Sono seimila i minori arruolati in tutto il mondo ogni anno per combattere in milizie irregolari e regolari, vittime di droghe e abusi di ogni tipo. Una tragedia più volta denunciata da Papa Francesco. Simoncelli di Archivio Disarmo: le Nazioni Unite cercano di recuperarne quanti più possibile, ma il reinserimento rimane un ostacolo difficile da superare
Michele Raviart – Città del Vaticano
Quella dei “tanti bambini strappati alle famiglie a alla scuola per essere usati come soldati” è “una tragedia”. Lo ricordò Papa Francesco all’Angelus del 19 febbraio del 2017, parlando delle violenze in Repubblica Democratica del Congo. Francesco è poi tornato spesso a parlare di questo “crimine abominevole”, l’ultima volta nella conferenza stampa con i giornalisti di ritorno proprio dal Paese africano – dove questo fenomeno è particolarmente diffuso – visitato insieme al Sud Sudan la scorsa settimana. “I ragazzini sono reclutati per fare parte della milizia e combattere con altri ragazzini”, ha affermato, ricordando come questo sia un effetto diabolico della vendita delle armi, che distruggono la persona, la società e il creato.
L’Onu: una violenza insopportabile
Le Nazioni Unite condannano questo fenomeno, che coinvolge almeno 18 Paesi nel mondo e hanno istituto, per ogni 12 febbraio, una giornata internazionale proprio per ricordare questo abominio. “I bambini di tutto il mondo continuano a essere colpiti in modo sproporzionato dai conflitti armati” si legge in una dichiarazione congiunta Onu-Unione europea rilasciata in occasione della giornata, “e sono costretti a subire livelli di violenza insopportabili, vengono privati della loro infanzia e del diritto all’istruzione e rimangono con profonde cicatrici fisiche e psicologiche che durano tutta la vita”.

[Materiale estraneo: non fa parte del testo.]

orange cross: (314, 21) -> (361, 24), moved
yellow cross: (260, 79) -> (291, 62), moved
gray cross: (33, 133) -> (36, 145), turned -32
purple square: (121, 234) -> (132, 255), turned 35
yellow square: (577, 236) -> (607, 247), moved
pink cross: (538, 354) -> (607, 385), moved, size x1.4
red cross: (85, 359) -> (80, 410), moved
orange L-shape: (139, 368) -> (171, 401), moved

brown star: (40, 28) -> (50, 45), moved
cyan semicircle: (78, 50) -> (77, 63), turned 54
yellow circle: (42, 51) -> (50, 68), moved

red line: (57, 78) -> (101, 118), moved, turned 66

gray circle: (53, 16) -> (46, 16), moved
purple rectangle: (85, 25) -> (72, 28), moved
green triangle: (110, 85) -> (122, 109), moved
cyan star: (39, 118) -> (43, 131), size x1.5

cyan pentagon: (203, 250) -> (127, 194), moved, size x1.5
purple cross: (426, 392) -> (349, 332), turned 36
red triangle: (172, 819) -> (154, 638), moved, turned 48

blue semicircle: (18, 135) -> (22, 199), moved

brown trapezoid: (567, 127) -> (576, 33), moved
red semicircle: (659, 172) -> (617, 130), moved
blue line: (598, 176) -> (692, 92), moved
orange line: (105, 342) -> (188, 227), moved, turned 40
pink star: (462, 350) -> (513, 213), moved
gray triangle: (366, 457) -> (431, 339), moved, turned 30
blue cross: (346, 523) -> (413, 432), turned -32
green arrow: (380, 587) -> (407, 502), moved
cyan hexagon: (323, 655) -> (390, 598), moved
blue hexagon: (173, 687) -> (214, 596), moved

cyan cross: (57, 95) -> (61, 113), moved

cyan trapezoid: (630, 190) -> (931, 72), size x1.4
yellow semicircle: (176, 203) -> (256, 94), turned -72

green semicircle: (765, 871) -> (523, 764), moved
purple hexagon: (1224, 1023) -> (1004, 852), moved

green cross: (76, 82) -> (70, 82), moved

Oltre seimila i minori arruolati nel 2021
Secondo gli ultimi dati Onu disponibili, sono almeno seimila i minori arruolati ed utilizzati nelle guerre nel mondo, alcuni dei quali hanno solo sei anni. Uno dei Paesi più coinvolti è la Somalia, dove 1200 bambini sono stati rapiti e impiegati dai miliziani di al-Shabab e in alcuni casi anche da esercito e polizia. Tra gli altri Stati: Afghanistan, Colombia, Repubblica Centrafricana, Iraq, Mali, Nigeria, Sudan, Siria e Yemen. Proprio nello Stato della penisola arabica, in guerra da anni, i minori tra i 10 e 17 anni reclutati dai ribelli Houti e morti in combattimento tra il gennaio 2020 e il maggio 2021 sono duemila. Ottomila in tutto il mondo, con circa 3500 episodi di rapimento e 1300 casi di violenza sessuale.
I reclutamenti nei villaggi e nei campi profughi
“Di solito il reclutamento avviene secondo due principali modalità”, spiega Maurizio Simoncelli, vicepresidente di Archivio Disarmo, cha ha svolto numerosi studi sull’argomento. “Da un lato – spiega – c’è il rapimento diretto nei villaggi e nelle scuole ad opera delle milizie, nella maggioranza dei casi si tratta di forze armate irregolari ma ci sono episodi anche in quelle regolari, dall’altro si va nei campi profughi, dove i bambini spesso sono isolati, senza punti di riferimento, senza famiglia e a volte l’idea di entrare a far parte di un gruppo armato può dare un nuovo senso di protezione, anche se poi questi bambini vengono usati per compiti pericolosissimi e le bambine vengono usate anche come schiave sessuali”.
Il dramma del reinserimento
Quello che può fare la comunità internazionale, sottolinea Simoncelli, “è sostenere l’impegno delle Nazioni Unite, che stanno cercando da anni di recuperare questi bambini soldato coinvolgendo le forze armate per rilasciarli. La buona notizia è che, nel 2021, 12.200 bambini sono stati rilasciati, anche se poi rimane un problema su cui purtroppo rimane molto da fare che è quello del reinserimento”. “Psicologicamente – conclude – non è facile reinserire dei bambini che hanno passato metà della loro vita a combattere e uccidere”.